I have an extra bathroom in the basement which will serve when the first floor basement is full. We are putting a ghoul with a motion detector so any time some one opens the door it will scream at them. It should cause a scare or two hopefully


----------



## Howloween Lady (Oct 26, 2009)

*Simple scares*

One night I was driving my 14 yr old son, my 12 yr old daughter and 17 yr old niece home from 6flags. They got on the subject of graveyards, scary movies and whether ghosts were real or not. My niece told them to stop that she was getting freaked out, I pulled on to my street, turned off the headlights, slammed on the brakes and screamed as loud as I could. They were so freaked out that one of them peed themself. (I won't say which one). Sometimes, the opportunity is just right to scare the hell out of them. 

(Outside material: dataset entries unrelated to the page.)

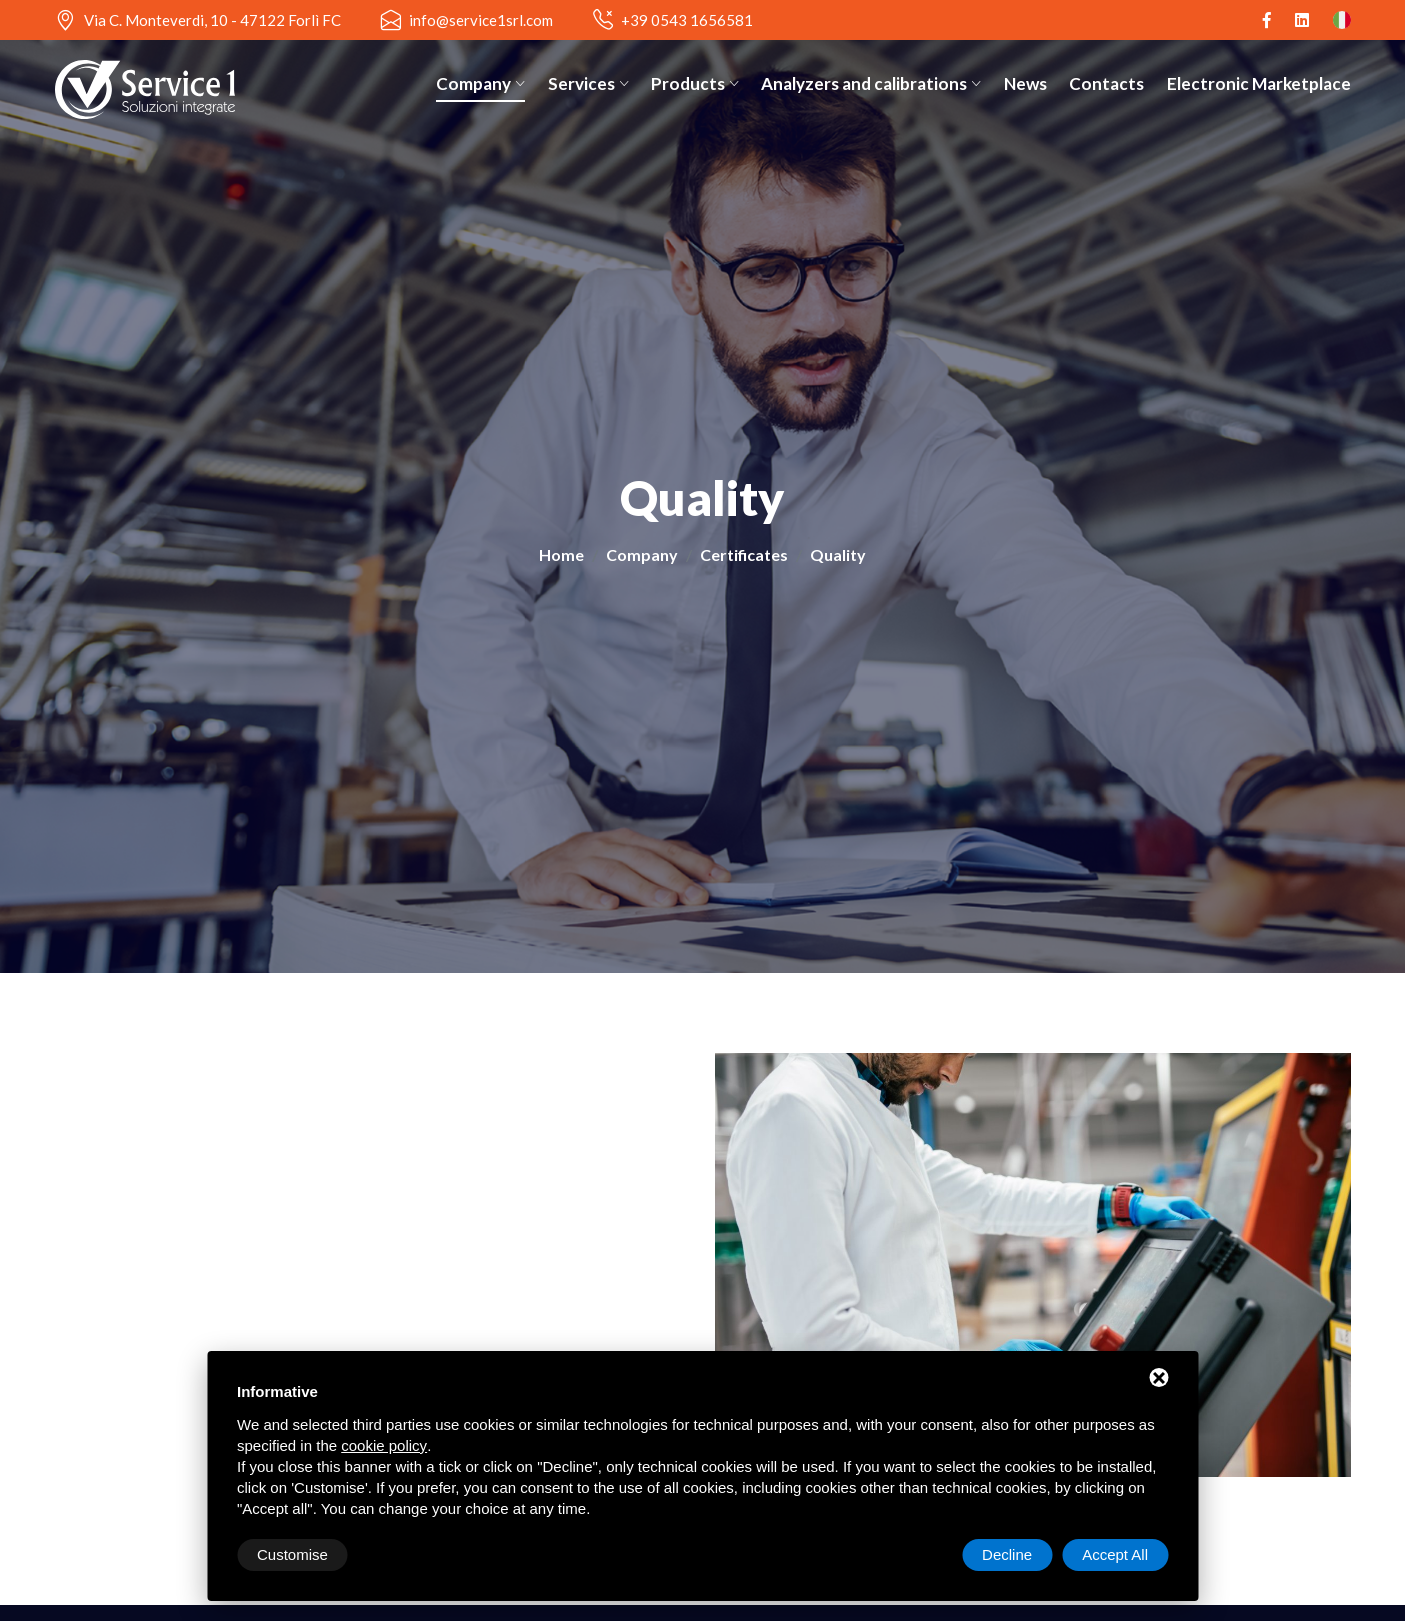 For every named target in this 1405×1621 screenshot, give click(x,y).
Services (588, 83)
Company (480, 83)
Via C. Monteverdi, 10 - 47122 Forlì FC (212, 20)
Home (561, 554)
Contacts (1106, 83)
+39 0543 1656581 (687, 20)
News (1025, 83)
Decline (1007, 1554)
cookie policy (384, 1445)
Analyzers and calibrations (871, 83)
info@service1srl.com (481, 20)
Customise (292, 1554)
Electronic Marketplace (1259, 83)
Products (695, 83)
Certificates (744, 554)
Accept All (1115, 1554)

On the note to the Halloween Party scare (my son, now 16) is usually involved in one way or another to freak out our party guests. 

This year I made him a head on a platter. I put the costume voting ballads on the table that I made around him. When guests came in; I walked them over to the table to show them where to vote l8r after they saw all of the costumes. When they were most distracted... I would say, "Has anyone seen Frankie?" He then opened his eyes and screamed his head off. Man and woman alike were scared. 

Last year, I made him a scary scare crow. He stood in front of the house, spaced out between my other life size props. As guests walked in, most stopped at him to admire how real looking he was. When he jumped and screamed, EVERYONE WAS FREAKED OUT. Last years party was on Halloween. Trick or Treaters stopped coming at 6, word spread of the scares at our house. One of our guests tried to attack him. Ha Ha... Good times. 

Another simple idea to scare your guests my girlfriend did a few years ago. She had a prop clown sitting on the sofa all night. About two hours into the party another friend put on the clown costume and sat where the prop had been. Everyone gathered around for a game paying no attention to the clown. One of the kids said, I think the clown just moved- Dawn jumped up and screamed at the top of her lungs. About 30 people got to there feet and ran. It was awesome.


----------



## forcryingoutmeow (Sep 25, 2013)

We have begun the tradition of playing really happy music on the record player, but setting it to the slowest speed. Happy music has a foreboding sound. It really creeps people out when combined with a simple mortuary, laboratory. cemetery or other Halloween theme.


----------